# Exercise requirements
Pull out of the data below the stretch of lines bounded by the one containing "a few basil leaves, torn" and the one containing "some pepper, or as desired.", both bounds included, unchanged.

# Dataset records
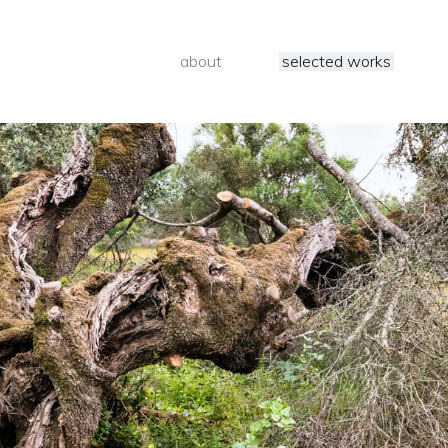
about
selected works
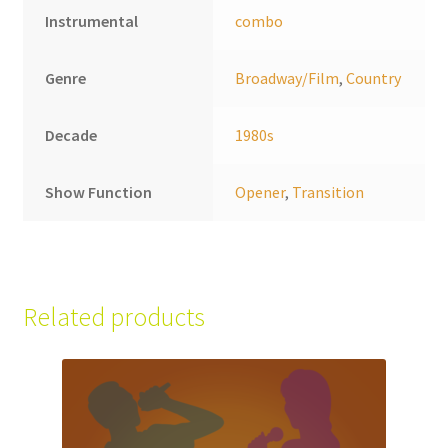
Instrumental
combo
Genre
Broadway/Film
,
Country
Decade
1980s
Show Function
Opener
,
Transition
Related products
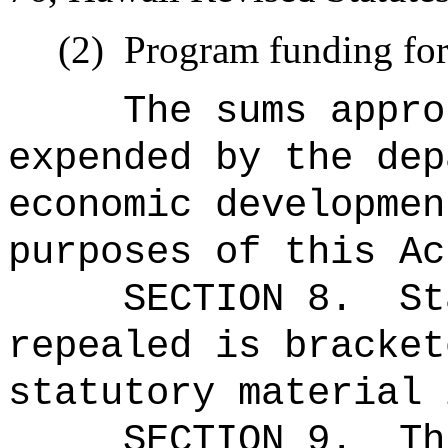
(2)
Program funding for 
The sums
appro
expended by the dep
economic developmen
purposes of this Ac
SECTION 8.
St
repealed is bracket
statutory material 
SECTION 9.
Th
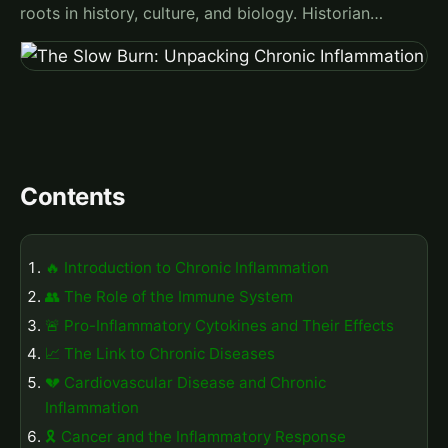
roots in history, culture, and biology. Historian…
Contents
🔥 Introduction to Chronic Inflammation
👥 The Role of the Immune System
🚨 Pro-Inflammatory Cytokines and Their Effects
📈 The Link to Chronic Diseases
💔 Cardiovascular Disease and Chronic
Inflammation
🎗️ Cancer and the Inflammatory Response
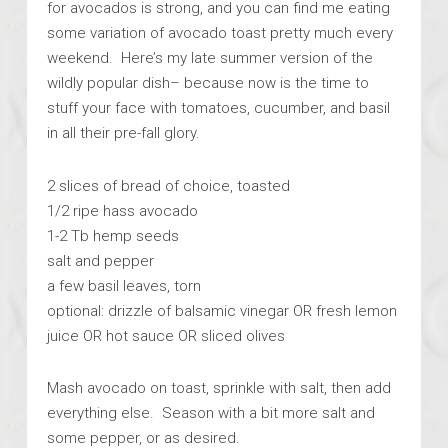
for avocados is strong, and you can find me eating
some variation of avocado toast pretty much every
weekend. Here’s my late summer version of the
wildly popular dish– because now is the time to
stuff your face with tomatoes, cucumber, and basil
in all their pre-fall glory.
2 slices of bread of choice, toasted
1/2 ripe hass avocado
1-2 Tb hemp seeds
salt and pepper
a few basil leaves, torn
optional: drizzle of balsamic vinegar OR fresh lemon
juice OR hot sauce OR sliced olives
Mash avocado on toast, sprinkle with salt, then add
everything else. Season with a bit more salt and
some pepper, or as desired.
--
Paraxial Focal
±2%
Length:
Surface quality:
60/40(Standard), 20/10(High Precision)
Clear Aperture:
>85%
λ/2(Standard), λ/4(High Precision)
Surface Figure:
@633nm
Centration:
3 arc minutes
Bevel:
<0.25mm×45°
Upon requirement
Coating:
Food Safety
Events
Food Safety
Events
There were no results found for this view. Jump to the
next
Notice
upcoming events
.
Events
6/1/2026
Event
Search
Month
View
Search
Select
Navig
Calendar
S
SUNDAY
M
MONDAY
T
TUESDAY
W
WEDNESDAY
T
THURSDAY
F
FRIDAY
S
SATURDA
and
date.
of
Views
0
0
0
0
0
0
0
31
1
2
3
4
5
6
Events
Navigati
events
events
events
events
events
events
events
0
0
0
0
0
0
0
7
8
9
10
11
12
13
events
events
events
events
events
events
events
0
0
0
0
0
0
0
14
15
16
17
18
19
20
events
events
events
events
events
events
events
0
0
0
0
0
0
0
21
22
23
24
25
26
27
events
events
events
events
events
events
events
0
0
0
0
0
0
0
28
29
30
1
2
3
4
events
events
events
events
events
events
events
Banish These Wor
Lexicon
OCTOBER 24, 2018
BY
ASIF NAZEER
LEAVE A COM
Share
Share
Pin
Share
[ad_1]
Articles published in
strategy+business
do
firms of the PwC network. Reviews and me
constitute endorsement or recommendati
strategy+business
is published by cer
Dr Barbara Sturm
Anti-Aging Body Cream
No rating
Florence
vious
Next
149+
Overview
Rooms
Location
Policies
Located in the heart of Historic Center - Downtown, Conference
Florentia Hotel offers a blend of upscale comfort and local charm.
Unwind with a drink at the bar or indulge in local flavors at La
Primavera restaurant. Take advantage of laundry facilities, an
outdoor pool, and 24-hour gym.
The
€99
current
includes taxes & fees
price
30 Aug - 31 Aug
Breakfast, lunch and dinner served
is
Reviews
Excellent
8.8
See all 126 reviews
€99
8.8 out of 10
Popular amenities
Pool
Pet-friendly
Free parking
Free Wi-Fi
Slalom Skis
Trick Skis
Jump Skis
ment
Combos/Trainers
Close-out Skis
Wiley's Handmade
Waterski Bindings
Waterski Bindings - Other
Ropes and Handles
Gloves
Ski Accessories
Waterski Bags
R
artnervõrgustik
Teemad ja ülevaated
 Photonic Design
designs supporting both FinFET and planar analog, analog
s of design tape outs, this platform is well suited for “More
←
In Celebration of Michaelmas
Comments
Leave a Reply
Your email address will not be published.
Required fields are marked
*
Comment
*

# Solution to the exercise
a few basil leaves, torn
optional: drizzle of balsamic vinegar OR fresh lemon
juice OR hot sauce OR sliced olives
Mash avocado on toast, sprinkle with salt, then add
everything else. Season with a bit more salt and
some pepper, or as desired.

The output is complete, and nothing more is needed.